There was nothing melodramatic in the manner in which he spoke, and Barney, listening quietly, knew that the man was sincere. Mistaken, Barney believed, but obviously sincere.

“As you know,” Rhodes went on, “I have believed for a long time that only when Great Britain rules Africa will there be total peace and prosperity here for all inhabitants, be they natives, Boers, or English. I have always wished to contribute my share toward this goal, a goal I sincerely and wholeheartedly believe essential for the well-being of all. To do so, however, requires money, huge sums of money, and the best means of obtaining such vast sums, as I have always seen it, is through the exploitation of the wealth this great continent contains; through its diamonds or whatever other mineral wealth may be found beneath its soil. To this end I have tried for years, and have finally succeeded, in getting control of the Kimberley properties to add to the other mining properties, since I have felt it vital there be an end to the — you will pardon me, but I must use the word — the anarchy that previously prevailed in the mining and the sale of diamonds. May I repeat, there is nothing personal in this. I will freely admit that I have had differences in the past with Mr. Barnato” — he smiled briefly — “you will note I said Mr. Barnato, not Barnato — as I am sure he will admit he has had with me — but I truly believe the time for all such animosities has come to an end. There is too much at stake.”

He paused, waiting for Barney to speak. Barney had been staring into his whiskey glass as he listened; now he looked up.

“Exactly what do you want, Mr. Rhodes?”

“I want the articles of association of the new company that is to be formed to allow it to do anything it wishes,” Rhodes said plainly. He held up his hand. “I am fully aware of the new laws that have been passed recently, and I know that I would need to control the votes of three quarters of the shares in order to make those articles as I wish to make them. I am also aware, Mr. Barnato, that you control more than enough shares to prevent me from so doing. It is my intention — and I am exercising it now — to ask you to vote your shares in such manner as to allow me to write the articles as I wish.”

He looked at Barney. Barney took a drink of whiskey and then removed his pince-nez, polished them carefully, and returned them to his nose. He looked at Rhodes with no expression at all on his face.

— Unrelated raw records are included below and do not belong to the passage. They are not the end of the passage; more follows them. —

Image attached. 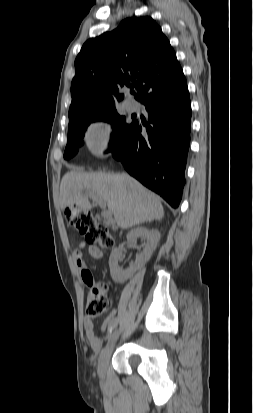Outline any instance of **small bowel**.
Wrapping results in <instances>:
<instances>
[{
    "label": "small bowel",
    "mask_w": 253,
    "mask_h": 413,
    "mask_svg": "<svg viewBox=\"0 0 253 413\" xmlns=\"http://www.w3.org/2000/svg\"><path fill=\"white\" fill-rule=\"evenodd\" d=\"M84 248H87L89 254L94 259H101L103 257V252L97 246L93 244H89L87 242L80 243L79 247L75 249V251L73 252V261H74V264L77 270L80 273L81 279L86 285L89 286L93 284V276L83 259ZM116 320H117V313L115 310H113L109 313V315L105 319L104 323L102 324L101 330L103 332L104 331L109 332L110 327L115 323ZM84 332H85V336L92 350L98 351L102 347L103 340L99 335L96 334L94 323L92 319L89 317H86L84 319Z\"/></svg>",
    "instance_id": "obj_1"
}]
</instances>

“Well,” he said at last, “you’re honest, Mr. Rhodes, I have to give you that, regardless. But I’d still like to know what you mean when you say, ‘whatever they wish.’ That’s a bit wide for me. A bit loose. A man could fall a long way through those chairs, it seems to me. Could you please explain?”

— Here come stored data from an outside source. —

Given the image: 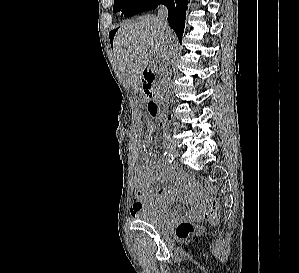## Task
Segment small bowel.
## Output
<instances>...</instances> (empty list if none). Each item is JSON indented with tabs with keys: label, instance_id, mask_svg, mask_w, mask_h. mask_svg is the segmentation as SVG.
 <instances>
[{
	"label": "small bowel",
	"instance_id": "1",
	"mask_svg": "<svg viewBox=\"0 0 299 273\" xmlns=\"http://www.w3.org/2000/svg\"><path fill=\"white\" fill-rule=\"evenodd\" d=\"M146 129V133H138L136 135V142L140 149H146V140L152 141V133L155 129L154 123L148 121ZM147 155L149 158L157 160V162L139 164L137 166L135 180L137 191L131 206V215L136 217L142 210H149L157 214H169V204L179 199L191 205L187 216L196 217L200 205L196 196L187 190L185 179L169 164L158 160V155L154 151H147ZM157 181L173 182L175 184L151 188Z\"/></svg>",
	"mask_w": 299,
	"mask_h": 273
}]
</instances>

“Certainly,” Rhodes said, and was pleased that at least so far it appeared that Barnato intended to maintain the meeting on a gentlemanly level. Rhodes had not been so sure of it when he had first suggested the meeting. “What I mean, Mr. Barnato, is that I want the articles of association to quite clearly permit the company to do what it wants, to go far beyond the search for and the distribution of diamonds. I want the articles to permit the new company to look for minerals anywhere it wishes, in the north or anywhere else. I want it to be able to occupy territory, if need be; to build and maintain a railway from Cape Town to Cairo, if required. In short, I want the company to be able to do anything and everything it wishes to further the ambition of bringing Africa under British rule!”